=== Try it ===
All pictures must be left out as you transcribe the lines from the first line of the data to the line containing "освежать в любое время года.", both included.

=== Given data ===

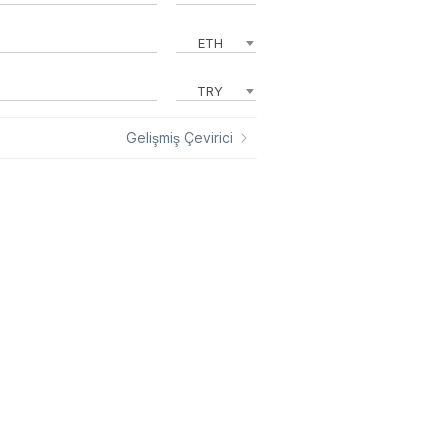
ETH
TRY
Gelişmiş Çevirici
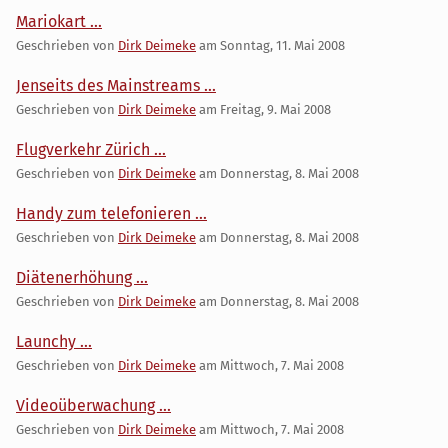
Mariokart ...
Geschrieben von
Dirk Deimeke
am
Sonntag, 11. Mai 2008
Jenseits des Mainstreams ...
Geschrieben von
Dirk Deimeke
am
Freitag, 9. Mai 2008
Flugverkehr Zürich ...
Geschrieben von
Dirk Deimeke
am
Donnerstag, 8. Mai 2008
Handy zum telefonieren ...
Geschrieben von
Dirk Deimeke
am
Donnerstag, 8. Mai 2008
Diätenerhöhung ...
Geschrieben von
Dirk Deimeke
am
Donnerstag, 8. Mai 2008
Launchy ...
Geschrieben von
Dirk Deimeke
am
Mittwoch, 7. Mai 2008
Videoüberwachung ...
Geschrieben von
Dirk Deimeke
am
Mittwoch, 7. Mai 2008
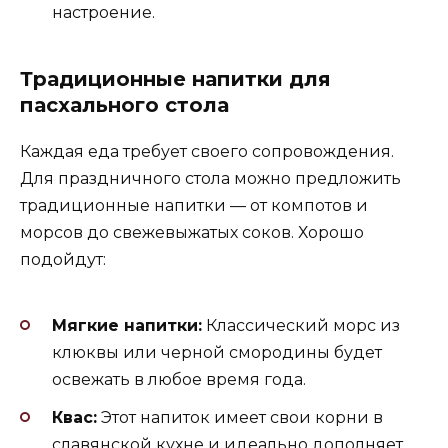
настроение.
Традиционные напитки для
пасхального стола
Каждая еда требует своего сопровождения.
Для праздничного стола можно предложить
традиционные напитки — от компотов и
морсов до свежевыжатых соков. Хорошо
подойдут:
Мягкие напитки:
Классический морс из
клюквы или черной смородины будет
освежать в любое время года.
Квас:
Этот напиток имеет свои корни в
славянской кухне и идеально дополняет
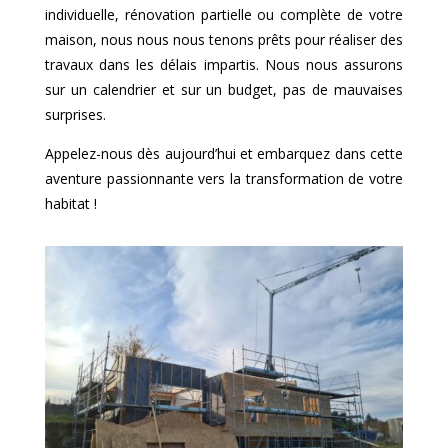
individuelle, rénovation partielle ou complète de votre
maison, nous nous nous tenons prêts pour réaliser des
travaux dans les délais impartis. Nous nous assurons
sur un calendrier et sur un budget, pas de mauvaises
surprises.
Appelez-nous dès aujourd’hui et embarquez dans cette
aventure passionnante vers la transformation de votre
habitat !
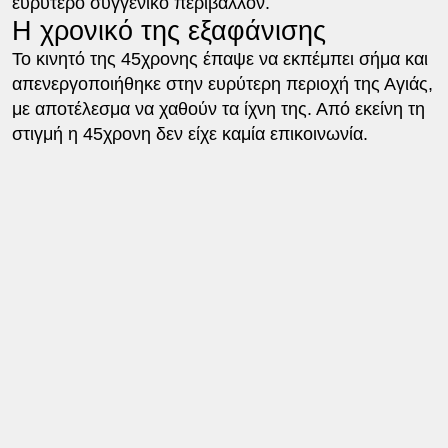
ευρύτερο συγγενικό περιβάλλον.
Η χρονικό της εξαφάνισης
Το κινητό της 45χρονης έπαψε να εκπέμπει σήμα και
απενεργοποιήθηκε στην ευρύτερη περιοχή της Αγιάς,
με αποτέλεσμα να χαθούν τα ίχνη της. Από εκείνη τη
στιγμή η 45χρονη δεν είχε καμία επικοινωνία.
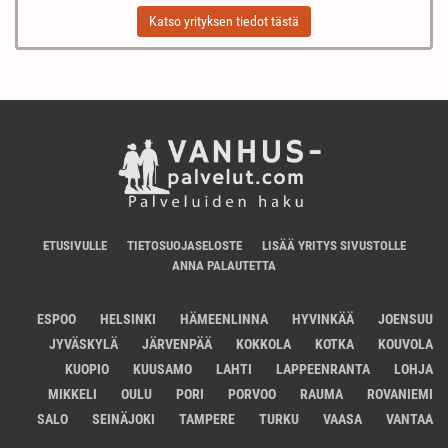
Katso yrityksen tiedot tästä
ETUSIVULLE
TIETOSUOJASELOSTE
LISÄÄ YRITYS SIVUSTOLLE
ANNA PALAUTETTA
ESPOO
HELSINKI
HÄMEENLINNA
HYVINKÄÄ
JOENSUU
JYVÄSKYLÄ
JÄRVENPÄÄ
KOKKOLA
KOTKA
KOUVOLA
KUOPIO
KUUSAMO
LAHTI
LAPPEENRANTA
LOHJA
MIKKELI
OULU
PORI
PORVOO
RAUMA
ROVANIEMI
SALO
SEINÄJOKI
TAMPERE
TURKU
VAASA
VANTAA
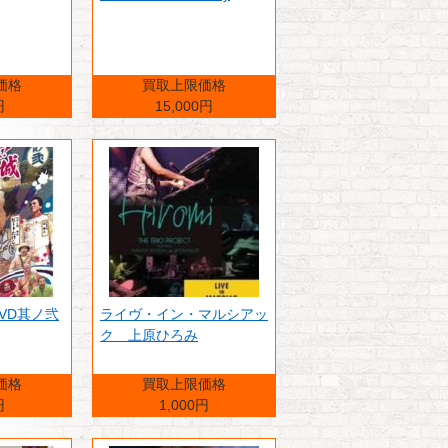
価格
買取上限価格
円
15,000円
DVD其ノ弐
ライヴ・イン・マルシアッ
ク 上原ひろみ
価格
買取上限価格
円
1,000円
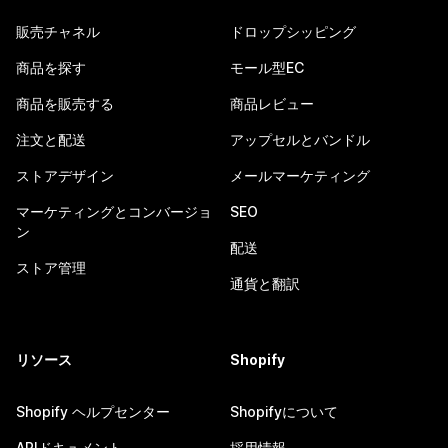
販売チャネル
ドロップシッピング
商品を探す
モール型EC
商品を販売する
商品レビュー
注文と配送
アップセルとバンドル
ストアデザイン
メールマーケティング
マーケティングとコンバージョ
SEO
ン
配送
ストア管理
通貨と翻訳
リソース
Shopify
Shopify ヘルプセンター
Shopifyについて
APIドキュメント
採用情報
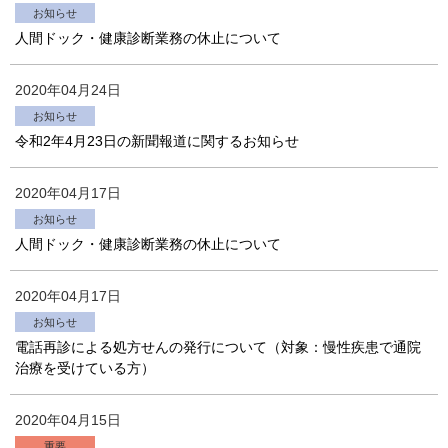
お知らせ
人間ドック・健康診断業務の休止について
2020年04月24日
お知らせ
令和2年4月23日の新聞報道に関するお知らせ
2020年04月17日
お知らせ
人間ドック・健康診断業務の休止について
2020年04月17日
お知らせ
電話再診による処方せんの発行について（対象：慢性疾患で通院
治療を受けている方）
2020年04月15日
重要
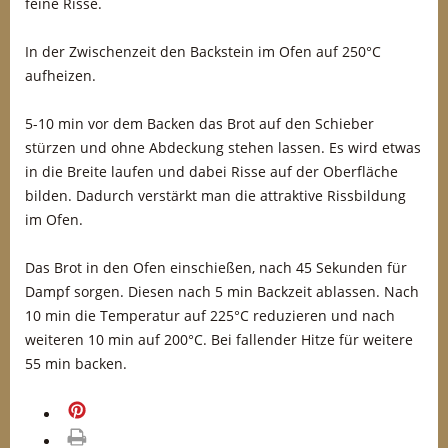
feine Risse.
In der Zwischenzeit den Backstein im Ofen auf 250°C
aufheizen.
5-10 min vor dem Backen das Brot auf den Schieber
stürzen und ohne Abdeckung stehen lassen. Es wird etwas
in die Breite laufen und dabei Risse auf der Oberfläche
bilden. Dadurch verstärkt man die attraktive Rissbildung
im Ofen.
Das Brot in den Ofen einschießen, nach 45 Sekunden für
Dampf sorgen. Diesen nach 5 min Backzeit ablassen. Nach
10 min die Temperatur auf 225°C reduzieren und nach
weiteren 10 min auf 200°C. Bei fallender Hitze für weitere
55 min backen.
merken
drucken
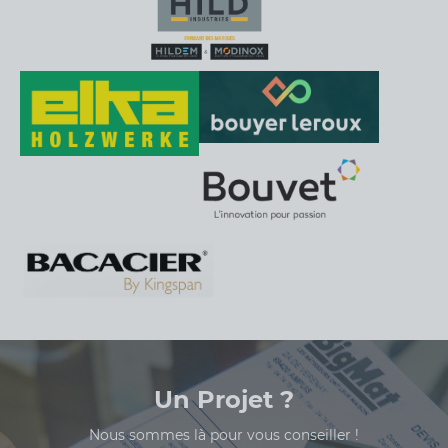
Un Projet ?
Nous sommes là pour vous conseiller !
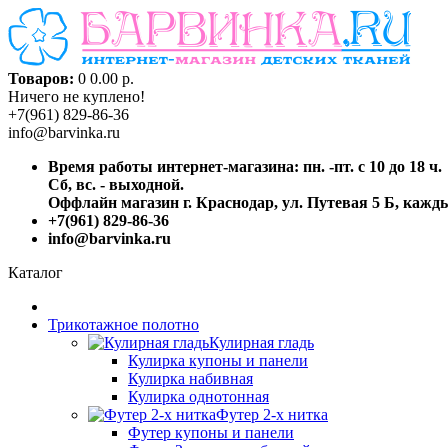
Товаров:
0
0.00 р.
Ничего не куплено!
+7(961) 829-86-36
info@barvinka.ru
Время работы интернет-магазина: пн. -пт. с 10 до 18 ч.
Сб, вс. - выходной.
Оффлайн магазин г. Краснодар, ул. Путевая 5 Б, каждый
+7(961) 829-86-36
info@barvinka.ru
Каталог
Трикотажное полотно
Кулирная гладь
Кулирка купоны и панели
Кулирка набивная
Кулирка однотонная
Футер 2-х нитка
Футер купоны и панели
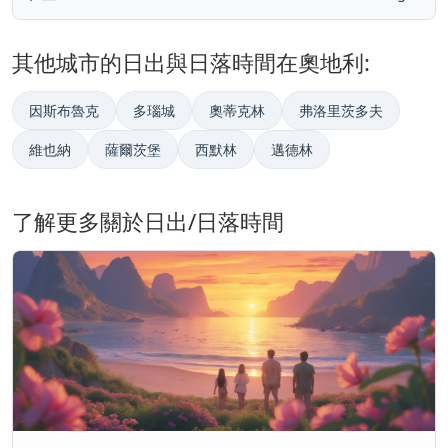
其他城市的日出與日落時間在奧地利:
因斯布魯克
多瑙城
奧蒂克林
弗洛里茨多夫
維也納
薩爾茨堡
西默林
邁德林
了解更多關於日出/日落時間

===

=== Response to this exercise ===
ETH
TRY
Gelişmiş Çevirici
Mariokart ...
Geschrieben von
Dirk Deimeke
am
Sonntag, 11. Mai 2008
Jenseits des Mainstreams ...
Geschrieben von
Dirk Deimeke
am
Freitag, 9. Mai 2008
Flugverkehr Zürich ...
Geschrieben von
Dirk Deimeke
am
Donnerstag, 8. Mai 2008
Handy zum telefonieren ...
Geschrieben von
Dirk Deimeke
am
Donnerstag, 8. Mai 2008
Diätenerhöhung ...
Geschrieben von
Dirk Deimeke
am
Donnerstag, 8. Mai 2008
Launchy ...
Geschrieben von
Dirk Deimeke
am
Mittwoch, 7. Mai 2008
Videoüberwachung ...
Geschrieben von
Dirk Deimeke
am
Mittwoch, 7. Mai 2008
настроение.
Традиционные напитки для
пасхального стола
Каждая еда требует своего сопровождения.
Для праздничного стола можно предложить
традиционные напитки — от компотов и
морсов до свежевыжатых соков. Хорошо
подойдут:
Мягкие напитки:
Классический морс из
клюквы или черной смородины будет
освежать в любое время года.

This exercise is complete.